= Romantische Oper =

Early nineteenth-century German opera genre

Romantische Oper (German for 'romantic opera') (Note: Plural: Romantische Opern) is a genre of early nineteenth-century German opera, developed not from the German Singspiel of the eighteenth-century but from the opéras comiques of the French Revolution. It offered opportunities for an increasingly important role for the orchestra, and greater dramatic possibilities for reminiscence motifs – phrases that are identified with a place, person or idea and which, when re-used in a work, remind the listener of the place, person or idea in question.

Carl Maria von Weber's Der Freischütz (1821) inaugurated the genre, which increasingly became associated with a distinctively German national style, as exemplified by composers such as Heinrich Marschner (e.g. Der Vampyr and Hans Heiling), Albert Lortzing (e.g. Undine) and Louis Spohr. Themes explored included nature, the supernatural, the Middle Ages and popular culture, specifically folklore. Musically, German folk music also served as an inspiration. Spoken dialogue continued to be used between musical numbers.

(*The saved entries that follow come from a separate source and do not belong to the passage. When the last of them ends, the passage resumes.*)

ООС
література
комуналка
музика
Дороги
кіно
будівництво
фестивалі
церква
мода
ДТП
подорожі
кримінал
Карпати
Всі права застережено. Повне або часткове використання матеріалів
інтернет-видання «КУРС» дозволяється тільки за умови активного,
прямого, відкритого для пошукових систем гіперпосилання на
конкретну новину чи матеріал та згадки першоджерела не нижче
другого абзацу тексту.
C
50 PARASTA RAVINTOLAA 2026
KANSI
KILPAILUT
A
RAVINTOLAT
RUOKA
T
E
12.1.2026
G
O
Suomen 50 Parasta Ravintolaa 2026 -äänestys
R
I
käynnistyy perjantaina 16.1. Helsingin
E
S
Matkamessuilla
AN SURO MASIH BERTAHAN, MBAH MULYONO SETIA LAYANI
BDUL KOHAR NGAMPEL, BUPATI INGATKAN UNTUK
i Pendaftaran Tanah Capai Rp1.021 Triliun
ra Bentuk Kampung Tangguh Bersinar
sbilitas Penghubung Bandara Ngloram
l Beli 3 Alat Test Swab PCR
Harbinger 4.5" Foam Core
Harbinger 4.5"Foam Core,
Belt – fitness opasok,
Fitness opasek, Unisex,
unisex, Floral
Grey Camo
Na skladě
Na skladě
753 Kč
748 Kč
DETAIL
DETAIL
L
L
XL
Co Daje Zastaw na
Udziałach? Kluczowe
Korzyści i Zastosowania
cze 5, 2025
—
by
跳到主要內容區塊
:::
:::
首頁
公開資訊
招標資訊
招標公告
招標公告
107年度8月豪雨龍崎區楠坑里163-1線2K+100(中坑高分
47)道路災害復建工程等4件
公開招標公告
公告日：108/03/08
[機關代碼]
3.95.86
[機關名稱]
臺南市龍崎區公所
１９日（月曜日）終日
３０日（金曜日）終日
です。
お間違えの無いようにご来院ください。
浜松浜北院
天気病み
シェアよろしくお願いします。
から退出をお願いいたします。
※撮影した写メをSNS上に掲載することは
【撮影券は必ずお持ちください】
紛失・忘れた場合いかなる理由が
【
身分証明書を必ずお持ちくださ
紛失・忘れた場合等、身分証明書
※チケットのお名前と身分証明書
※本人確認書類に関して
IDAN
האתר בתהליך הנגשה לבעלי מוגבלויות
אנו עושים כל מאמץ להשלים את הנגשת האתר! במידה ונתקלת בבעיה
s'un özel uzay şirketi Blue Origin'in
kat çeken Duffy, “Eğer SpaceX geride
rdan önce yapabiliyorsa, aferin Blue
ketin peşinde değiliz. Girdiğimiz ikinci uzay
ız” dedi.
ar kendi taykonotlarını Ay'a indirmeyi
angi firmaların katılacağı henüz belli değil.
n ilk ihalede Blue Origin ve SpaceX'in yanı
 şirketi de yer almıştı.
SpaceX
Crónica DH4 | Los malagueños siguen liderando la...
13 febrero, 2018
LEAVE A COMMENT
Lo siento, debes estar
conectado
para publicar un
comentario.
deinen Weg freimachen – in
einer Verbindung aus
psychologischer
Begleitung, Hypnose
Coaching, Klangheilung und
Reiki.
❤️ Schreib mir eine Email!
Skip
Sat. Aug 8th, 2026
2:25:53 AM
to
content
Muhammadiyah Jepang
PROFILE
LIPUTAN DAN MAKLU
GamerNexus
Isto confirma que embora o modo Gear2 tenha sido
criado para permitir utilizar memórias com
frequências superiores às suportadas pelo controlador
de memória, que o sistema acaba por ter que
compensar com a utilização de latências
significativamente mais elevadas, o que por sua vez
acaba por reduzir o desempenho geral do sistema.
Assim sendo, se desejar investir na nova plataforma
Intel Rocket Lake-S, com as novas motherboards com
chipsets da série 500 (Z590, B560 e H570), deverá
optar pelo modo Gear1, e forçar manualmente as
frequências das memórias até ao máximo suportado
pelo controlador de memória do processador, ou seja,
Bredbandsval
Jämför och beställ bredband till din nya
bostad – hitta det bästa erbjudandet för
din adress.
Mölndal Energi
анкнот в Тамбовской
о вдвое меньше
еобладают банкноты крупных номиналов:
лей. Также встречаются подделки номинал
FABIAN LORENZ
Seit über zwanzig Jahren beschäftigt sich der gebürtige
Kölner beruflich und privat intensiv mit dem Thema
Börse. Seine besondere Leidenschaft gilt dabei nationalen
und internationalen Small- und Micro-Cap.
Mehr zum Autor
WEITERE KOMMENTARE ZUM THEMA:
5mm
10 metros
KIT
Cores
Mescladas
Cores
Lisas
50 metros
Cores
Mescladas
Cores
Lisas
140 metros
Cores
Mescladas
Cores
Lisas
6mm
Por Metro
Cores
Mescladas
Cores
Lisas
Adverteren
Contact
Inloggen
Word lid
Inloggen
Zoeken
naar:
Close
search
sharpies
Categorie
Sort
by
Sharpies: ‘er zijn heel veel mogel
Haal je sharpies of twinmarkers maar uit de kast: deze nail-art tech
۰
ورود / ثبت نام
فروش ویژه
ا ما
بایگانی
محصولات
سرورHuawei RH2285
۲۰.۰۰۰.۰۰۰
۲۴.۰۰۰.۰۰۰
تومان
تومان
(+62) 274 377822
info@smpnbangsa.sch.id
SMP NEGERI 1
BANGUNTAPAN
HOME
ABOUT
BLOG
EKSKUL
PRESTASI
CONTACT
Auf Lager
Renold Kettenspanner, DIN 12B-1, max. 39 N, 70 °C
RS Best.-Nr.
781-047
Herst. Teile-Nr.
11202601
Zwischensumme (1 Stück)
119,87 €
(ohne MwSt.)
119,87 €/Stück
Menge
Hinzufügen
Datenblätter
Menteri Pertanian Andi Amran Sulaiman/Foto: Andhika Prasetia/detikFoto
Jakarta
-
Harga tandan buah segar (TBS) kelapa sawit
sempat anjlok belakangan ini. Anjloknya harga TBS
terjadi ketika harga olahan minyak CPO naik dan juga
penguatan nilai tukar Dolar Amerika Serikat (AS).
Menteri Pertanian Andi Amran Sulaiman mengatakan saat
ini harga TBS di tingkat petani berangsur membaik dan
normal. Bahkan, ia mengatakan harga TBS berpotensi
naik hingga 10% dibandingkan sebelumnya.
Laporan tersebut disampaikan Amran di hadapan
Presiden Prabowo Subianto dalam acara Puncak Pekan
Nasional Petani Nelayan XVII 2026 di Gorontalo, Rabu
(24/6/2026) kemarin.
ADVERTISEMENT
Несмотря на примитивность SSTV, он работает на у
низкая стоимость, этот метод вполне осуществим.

The genre reached its apogee in the early works of Richard Wagner, specifically Die Feen, Das Liebesverbot, The Flying Dutchman and Tannhäuser, although these differed from their predecessors in not using spoken dialogue. His later operas developed the reminiscence motif into the more protean Leitmotif and gradually abandoned many of the themes of romantische Oper, while still largely focused on myths, legends and nature.